I'll be honest. I've looked at those pre-assembled 1 year supplies of food storage. They're freaking expensive, and they're not tailored to my family's eating habits. Same thing goes for the 72 hour kits and whatnot. (I mean, TVP? Really?)
So, based on those same principles, I can't give you a checklist you can print and tell you "Ta-da! Now you're prepared!" I can tell you some things I worked out for myself, and hopefully you can use them as guidelines to store food that will be useful for your family.
First, store what you eat. What good are 200 cans of tuna fish if your family hates it?
Second, the goods you have in your pantry may keep a lot longer than you think, if stored correctly. Not too hot, not too cold, protected from bugs, out of sunlight, and sealed against air and moisture. You do not need mylar and gamma lids to do this. Repackage that plastic envelope of spaghetti into a clean, dry jar and it'll keep for years. Check out http://www.stilltasty.com/ for some guidelines on how long some foodstuffs will keep. Salt, sugar and white rice will last indefinitely if stored properly. Dry beans, oatmeal, powdered milk, spices, and pasta are also good bulk-buy staples that keep for a good long time.
Third, comparison shop. If you buy everything from one store (especially the food storage places) you will get burned, because some places will have a substantial markup on things you can get elsewhere for cheaper. I adore Honeyville (http://honeyvillegrain.com/), they have a great selection and your whole order ships for less than $5, and they often run sales from 10-20% off. (Sign up for their newsletter to be notified.) However, the Augason Farms brand at www.walmart.com beats even their prices and WM offers free shipping on orders over $45. Their selection isn't as good, though.
Fourth, bring a calculator and make sure you're comparing apples to apples. Take the unit price for that #10 can (or whatever) and divide it by the number of ounces of food that's in it. Now compare the price per ounce, not the unit price. You can use the same principle when buying non-consumable items such as diapers, just calculate the cost per unit (per diaper, in this case). I've gone so far as to calculate the price for individual sheets of toilet paper in a package, but I'm cheap. And they try to fool you. They do!

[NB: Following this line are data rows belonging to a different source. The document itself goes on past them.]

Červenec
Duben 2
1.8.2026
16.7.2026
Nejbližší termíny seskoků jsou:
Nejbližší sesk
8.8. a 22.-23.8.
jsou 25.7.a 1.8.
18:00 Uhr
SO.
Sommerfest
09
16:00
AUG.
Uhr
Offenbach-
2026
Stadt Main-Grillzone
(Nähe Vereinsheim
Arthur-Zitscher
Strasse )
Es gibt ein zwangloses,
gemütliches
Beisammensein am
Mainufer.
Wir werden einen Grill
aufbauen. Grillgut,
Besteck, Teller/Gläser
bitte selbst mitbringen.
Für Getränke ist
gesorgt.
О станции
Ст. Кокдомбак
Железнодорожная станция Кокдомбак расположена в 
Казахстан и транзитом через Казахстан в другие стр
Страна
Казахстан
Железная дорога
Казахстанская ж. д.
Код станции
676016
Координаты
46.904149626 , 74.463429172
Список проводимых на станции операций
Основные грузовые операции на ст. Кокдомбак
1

Fourth, canned food is awesome. Just regular canned food from the grocery store. The sell-by date at the bottom does not mean the food is bad. Do your own research on this, as botulism is Very Bad and the vitamin content may decrease after being held for (several) years after the sell-by date, but as long as the can isn't damaged or bulging and the food inside doesn't smell off, it's probably fine. They've taken canned food from 100 year old shipwrecks and discovered the food was still safe to eat. Here's one article to start you: http://recipes.howstuffworks.com/menus/everything-you-ever-wanted-to-know-about-canned-food.htm By the way, I figured out early on that even the warehouse store packages of brand name canned goods didn't beat the ounce for ounce price of generic canned goods. The pretty labels are expensive, and canned tomatoes are canned tomatoes.

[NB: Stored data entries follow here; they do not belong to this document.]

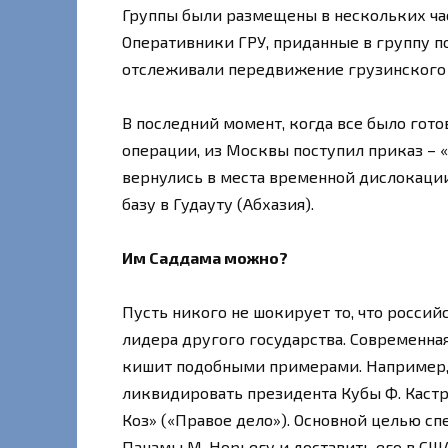
Группы были размещены в нескольких ча
Оперативники ГРУ, приданные в группу п
отслеживали передвижение грузинского 
В последний момент, когда все было гот
операции, из Москвы поступил приказ – 
вернулись в места временной дислокации
базу в Гудауту (Абхазия).
Им Саддама можно?
Пусть никого не шокирует то, что росси
лидера другого государства. Современна
кишит подобными примерами. Например, 
ликвидировать президента Кубы Ф. Кастро
Коз» («Правое дело»). Основной целью с
Панамы М. Норьегу и доставить его в США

Fifth, individual components are less expensive and will usually last longer than mixes. Is that emergency meal package of instant "Vegetable Soup" or whatever really any better than getting the vegetables individually and making your own soup? The emergency meals with pasta are even worse ripoffs, because pasta is cheap and easy to store.
Finally, eat what you store. Replace as necessary. Whatever you decide to store should become what you and your family eat everyday. Do you really want to deal with tummy upsets and picky eaters when you're already having to cook by lanternlight on your kerosene stove? If you're thrifty when you buy it, you won't end up spending much more than you would on your regular groceries. I've found that it actually SAVES us money, because I don't have to account for spoilage like I do with fridge food.